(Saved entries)
┌────────

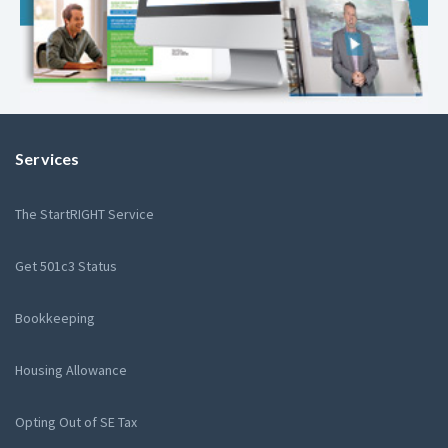
Services
The StartRIGHT Service
Get 501c3 Status
Bookkeeping
Housing Allowance
Opting Out of SE Tax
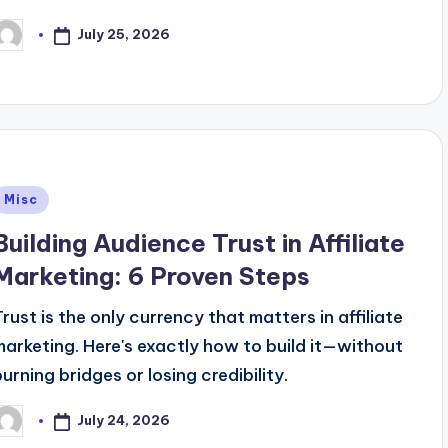
July 25, 2026
osted
y
Posted
Misc
n
Building Audience Trust in Affiliate
Marketing: 6 Proven Steps
Trust is the only currency that matters in affiliate
marketing. Here's exactly how to build it—without
burning bridges or losing credibility.
July 24, 2026
osted
y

└────────

Task instructions — A verbatim copy of the records is needed, with all images omitted.

Solution —
Services
The StartRIGHT Service
Get 501c3 Status
Bookkeeping
Housing Allowance
Opting Out of SE Tax
July 25, 2026
osted
y
Posted
Misc
n
Building Audience Trust in Affiliate
Marketing: 6 Proven Steps
Trust is the only currency that matters in affiliate
marketing. Here's exactly how to build it—without
burning bridges or losing credibility.
July 24, 2026
osted
y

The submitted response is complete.